Here I am, up on my writerly soapbox, "Do this challenge! Do that one!" And I've never thought to ask what you guys want to hear about.

So today is question and answer time. Are you considering pursuing a degree in Creative Writing but are on the fence? Are you considering pursuing a second degree in Creative Writing and are wondering if you've gone insane? Do you suffer from crippling writer's block? Are you just curious about Emerson College, or Boston, or about having a full-time job and/or significant other and/or a pet of some kind while also chasing down the writerly dream? Want to know what it's like to drive an ice cream truck? Or to have a paper route? Or to be a real estate agent? Or a college professor? 

All these and more are things I could tell you. 

Whatcha wanna know?

Friday
Aug022013

Revise less?

An interesting article about our writerly obsession with revision and how it's actually a new trend:

“The ideal environment for revision is one where you can preserve several different versions of a text,” Sullivan says. With only one in-progress draft on a computer, we lose the cues that led the Modernists to step back from their work and to revise it. “It’s that moment of typing things up that led to the really surprising and inventive changes,” Sullivan says. “The authors came back to their text, but it seemed estranged.”

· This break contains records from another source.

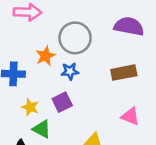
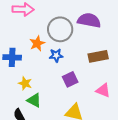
purple semicircle: (129, 26) -> (89, 20), moved
purple square: (62, 102) -> (70, 79), moved

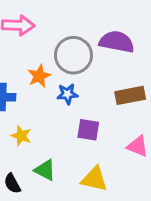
purple square: (70, 79) -> (88, 130), turned 35
green triangle: (34, 100) -> (45, 170), moved

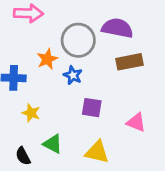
blue star: (67, 94) -> (73, 75), turned 30
brown rectangle: (130, 95) -> (129, 62), moved

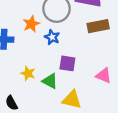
yellow star: (31, 113) -> (28, 73), moved
green triangle: (53, 144) -> (50, 81), moved

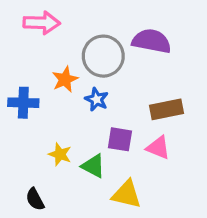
brown rectangle: (98, 26) -> (167, 109), moved
pink triangle: (104, 76) -> (158, 148), moved

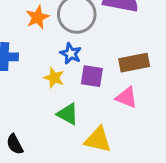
orange star: (65, 79) -> (37, 17), moved
purple square: (120, 139) -> (92, 76), moved
yellow star: (60, 154) -> (54, 78), moved

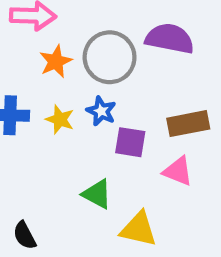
yellow star: (54, 78) -> (60, 119), moved

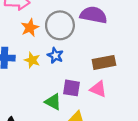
purple square: (130, 142) -> (72, 88), moved

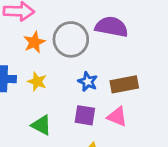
blue star: (55, 55) -> (88, 82), moved
green triangle: (53, 102) -> (41, 125), moved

So why do we continue to champion revision? Sullivan suggests it’s partly due to the literary ideals and habits we’ve inherited from the Modernists. She also mentions the professionalization of creative writing, which pushed authors like Carver and Oates to teach at universities. “Writers need to look more like professors and to discuss their laborious processes,” Sullivan says. “‘We can’t teach you how to write, but we can teach you how to revise.’ And it’s a big business.”

Read the rest here!

My writing classes at Emerson and Trinity were absolutely all about revision. If I ever get to teach creative writing at the college level, I'm going to insist on creating a Writer's Bootcamp course that will stress output over perfection. It's tough to shut off the critical mind, especially when you've honed it to the point that it has something to say the second your creative mind opens its mouth.

Monday
Jul292013

Week Twenty Two: "I want to like this class, I really do..."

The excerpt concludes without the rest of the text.